§ TASK REQUIREMENTS
In the entries below, begin at the line that has "t to refuse", stop after the line that has "triple tempered with time, tensio", and output those lines exactly with no pictures.
BEGIN DATA
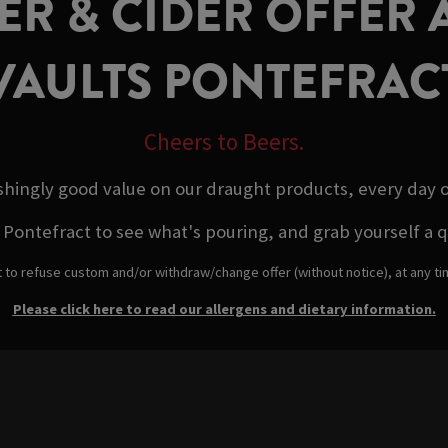
R & CIDER OFFER A
VAULTS PONTEFRAC
Cheers to Beers.
shingly good value on our draught products, every day 
Pontefract to see what's pouring, and grab yourself a qual
t to refuse custom and/or withdraw/change offer (without notice), at any t
Please click here to read our allergens and dietary information.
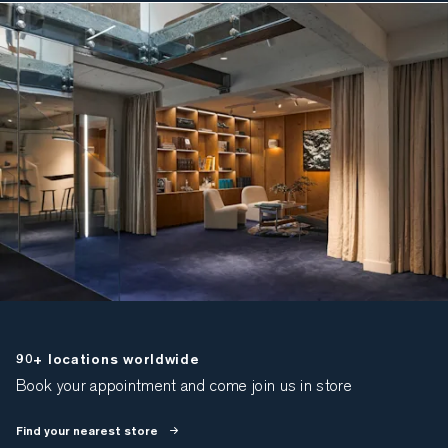
90+ locations worldwide
Book your appointment and come join us in store
Find your nearest store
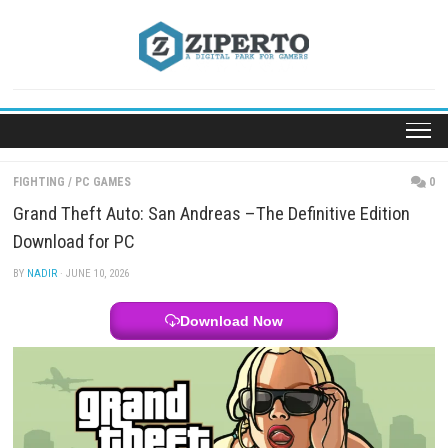
Skip
to
content
FIGHTING
/
PC GAMES
Grand Theft Auto: San Andreas –The Definitive Edi
Download for PC
BY
NADIR
· JUNE 10, 2026
Download Now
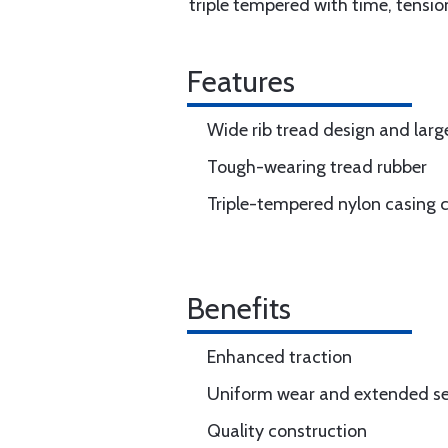
triple tempered with time, tensio
Features
Wide rib tread design and larg
Tough-wearing tread rubber
Triple-tempered nylon casing 
Benefits
Enhanced traction
Uniform wear and extended ser
Quality construction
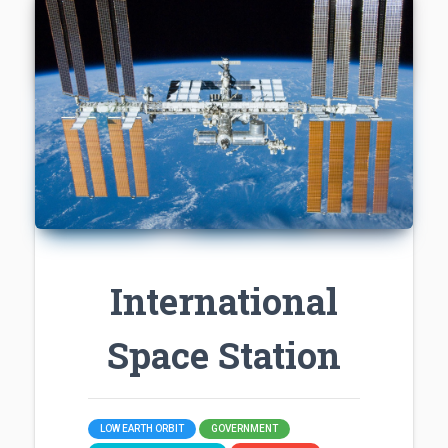
International
Space Station
LOW EARTH ORBIT
GOVERNMENT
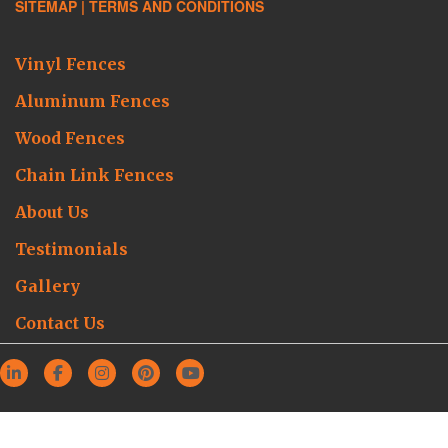
SITEMAP |
TERMS AND CONDITIONS
Vinyl Fences
Aluminum Fences
Wood Fences
Chain Link Fences
About Us
Testimonials
Gallery
Contact Us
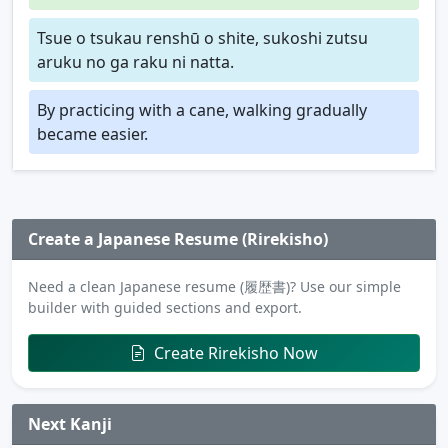
Tsue o tsukau renshū o shite, sukoshi zutsu
aruku no ga raku ni natta.
By practicing with a cane, walking gradually
became easier.
Create a Japanese Resume (Rirekisho)
Need a clean Japanese resume (履歴書)? Use our simple
builder with guided sections and export.
Create Rirekisho Now
Next Kanji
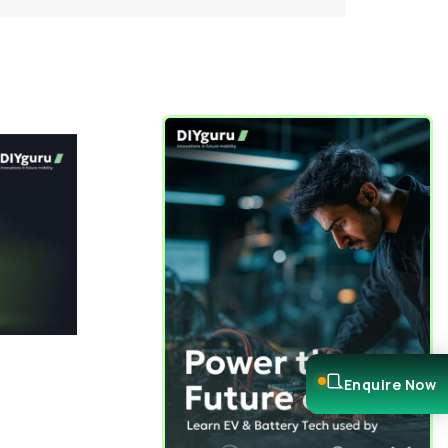
Enquire Now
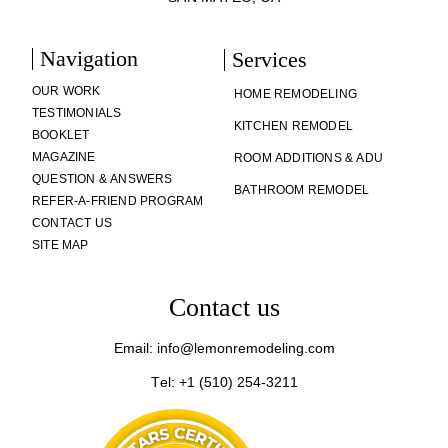
Navigation
Services
OUR WORK
HOME REMODELING
TESTIMONIALS
KITCHEN REMODEL
BOOKLET
MAGAZINE
ROOM ADDITIONS & ADU
QUESTION & ANSWERS
BATHROOM REMODEL
REFER-A-FRIEND PROGRAM
CONTACT US
SITE MAP
Contact us
Email: info@lemonremodeling.com
Tel: +1 (510) 254-3211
END DATA
§ TASK RESULT
t to refuse custom and/or withdraw/change offer (without notice), at any t
Please click here to read our allergens and dietary information.
90+ locations worldwide
Book your appointment and come join us in store
Find your nearest store
Skip
to
content
FIGHTING
/
PC GAMES
Grand Theft Auto: San Andreas –The Definitive Edi
Download for PC
BY
NADIR
· JUNE 10, 2026
Download Now
triple tempered with time, tensio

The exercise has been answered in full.